◆ The task ◆
Look through the records and copy every line in which "that" appears.

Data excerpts
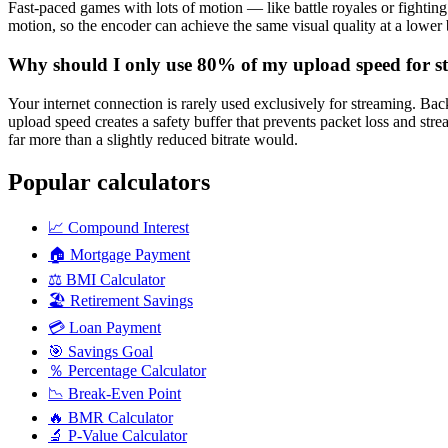
Fast-paced games with lots of motion — like battle royales or fighti
motion, so the encoder can achieve the same visual quality at a lower bi
Why should I only use 80% of my upload speed for s
Your internet connection is rarely used exclusively for streaming. B
upload speed creates a safety buffer that prevents packet loss and st
far more than a slightly reduced bitrate would.
Popular calculators
📈
Compound Interest
🏠
Mortgage Payment
⚖️
BMI Calculator
🏖️
Retirement Savings
💳
Loan Payment
🎯
Savings Goal
％
Percentage Calculator
📉
Break-Even Point
🔥
BMR Calculator
🔬
P-Value Calculator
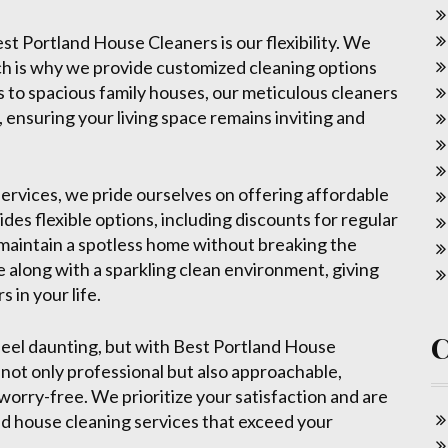
st Portland House Cleaners is our flexibility. We
ch is why we provide customized cleaning options
s to spacious family houses, our meticulous cleaners
, ensuring your living space remains inviting and
ervices, we pride ourselves on offering affordable
des flexible options, including discounts for regular
o maintain a spotless home without breaking the
ue along with a sparkling clean environment, giving
 in your life.
feel daunting, but with Best Portland House
 not only professional but also approachable,
orry-free. We prioritize your satisfaction and are
nd house cleaning services that exceed your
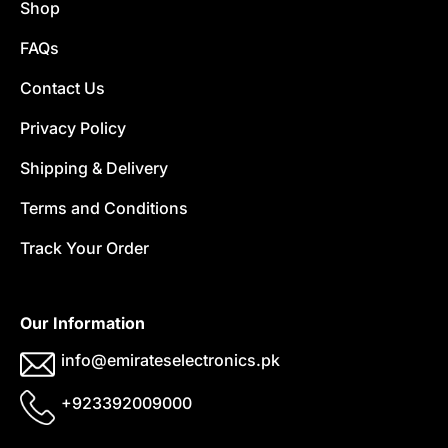
Shop
FAQs
Contact Us
Privacy Policy
Shipping & Delivery
Terms and Conditions
Track Your Order
Our Information
info@emirateselectronics.pk
+923392009000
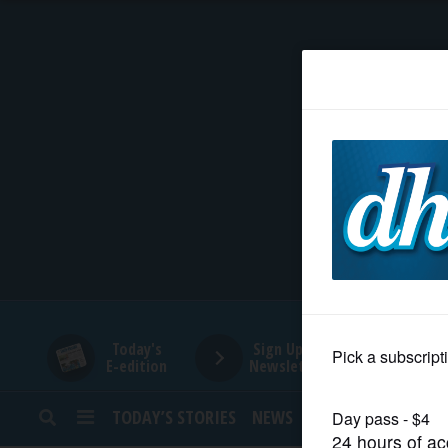
HOME
NEWS
SPORTS
SUBURBAN
BUSINESS
Today's
Sign Up for
E-edition
Newsletters
ENTERTAINMENT
TODAY’S STORIES
NEWS
SPORTS
OPINION
LIFESTYLE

◆ Task output ◆
upload speed creates a safety buffer that prevents packet loss and st
nd house cleaning services that exceed your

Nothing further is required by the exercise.